38.切り開く未来は(3)
じっと此方を見つめていたユリシーズは瞼を伏せた。
(上手くいったわ!ユリシーズ様は私の言葉に納得したのね!これで二人を引き剥がせるっ)
「心配は無用だ」
そして此方の言葉を否定するようにユリシーズはキッパリと言い切った。
それには涙もピタリと止まってしまう。
ユリシーズはアマリリスの肩に手を添えて、そっと引き寄せる。
「アマリリス……お前はどうなんだ」
考え込んでいたアマリリスは話を振られてハッとする。
ジリジリと感じるシャロンからの怒りが篭った視線とハーベイの真剣な表情が目に映る。
「………えっと」
しかしユリシーズと結婚するということは、また貴族として生きなければならないという事だ。

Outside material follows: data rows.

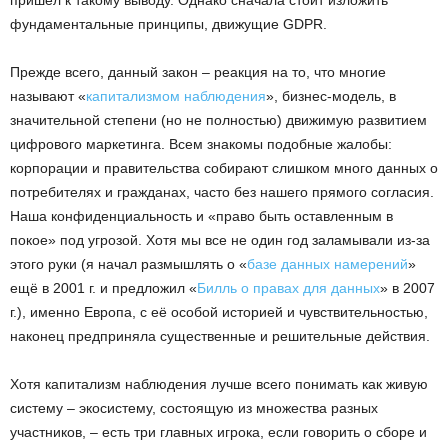
пришёл к такому выводу. Однако сначала стоит изложить
фундаментальные принципы, движущие GDPR.
Прежде всего, данный закон – реакция на то, что многие
называют «
капитализмом наблюдения
», бизнес-модель, в
значительной степени (но не полностью) движимую развитием
цифрового маркетинга. Всем знакомы подобные жалобы:
корпорации и правительства собирают слишком много данных о
потребителях и гражданах, часто без нашего прямого согласия.
Наша конфиденциальность и «право быть оставленным в
покое» под угрозой. Хотя мы все не один год заламывали из-за
этого руки (я начал размышлять о «
базе данных намерений
»
ещё в 2001 г. и предложил «
Билль о правах для данных
» в 2007
г.), именно Европа, с её особой историей и чувствительностью,
наконец предприняла существенные и решительные действия.
Хотя капитализм наблюдения лучше всего понимать как живую
систему – экосистему, состоящую из множества разных
участников, – есть три главных игрока, если говорить о сборе и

色々と面倒くさそうだな……と思っていた為、返事を濁していた。
(公爵家って、王家の次に偉い家よね……?)
マクロネ公爵家の養子であり、騎士団でもそれなりの地位を築いているユリシーズと結婚すれば、食いっぱぐれることはないだろうが……。
(それにしても、何故私と結婚を……?)
このまま平民になれば尻拭い人生から、おさらばできるだろうと思っていた。
再び貴族として色んな人間と顔を合わせなければいけないと思うと憂鬱でしかない。
そうなってくると、デメリットしか思い浮かばなくなってしまう。
(貴族社会では肩身が狭そうだ……よし、平民になろう)
このまま平民になっても、何も問題ないと思い頷いた。
(スカジャンでも作って売ろうかな……)
折角のイケメンからの結婚の申し込みだったが、やはり気持ちは進まない。
どうやってユリシーズを傷つけないないように断ろうかとウンウンと唸っていた時だった。
ユリシーズがそっと此方に耳打ちする。
「ーーー!!?」
その言葉を聞いたアマリリスの瞳が、これ以上ないくらいに輝きを増していく。
「そ、それは本当ですか…ッ!?」
「最低限のことをしてもらうが、それ以外は自由にしていて構わない」
「最低限……?」
「アマリリスならば何も問題はない」
「???」
「それに………」
ユリシーズは再び耳元でポツリと呟いた。
ぶんぶんと首が千切れそうなほどに縦に振ったアマリリスは興奮気味に口を開いた。
「是非ッ!!ユリシーズ様と結婚したく存じます!!!」
鼻息荒く結婚したいと言うと……。
「………ふっ」
ユリシーズはアマリリスの必死な様子を見て、声を漏らして笑っている。
アマリリスは嬉しそうに条件を飲んだ。
それには吃驚して目を見開いた。
アマリリスはユリシーズの笑顔は見慣れているのか反応を示さない。
何故、此方が驚いているのか分からないようだった。
(ユリシーズ様がアマリリスに笑顔を向けたというの……!?私にではなく、アマリリスに!?私だって、まだユリシーズの笑顔を今まで一度も見た事がなかったのに…!)
その後もアマリリスとユリシーズは此方を気にすることなく親しげに話している。
ハーベイは柔らかく笑うアマリリスを見て、悲しげに眉を顰めている。
そして何かを考え込んでいて口を出す様子はない。
(この役立たずッ…!私がこれだけ言ってるのに使えない男ね!アマリリスがユリシーズ様と結婚するのを許すつもり!?)
死ぬ筈だったアマリリスが生きており、真犯人であるルーシベルタがこんなにも早く牢に入れられた。
そして未来を何も知らない筈のアマリリスに、ユリシーズが結婚を申し込んだ。
(私ではなく、アマリリスに……こんなの、許されるわけないでしょう!?)
アマリリスが輝かしい未来を壊していく。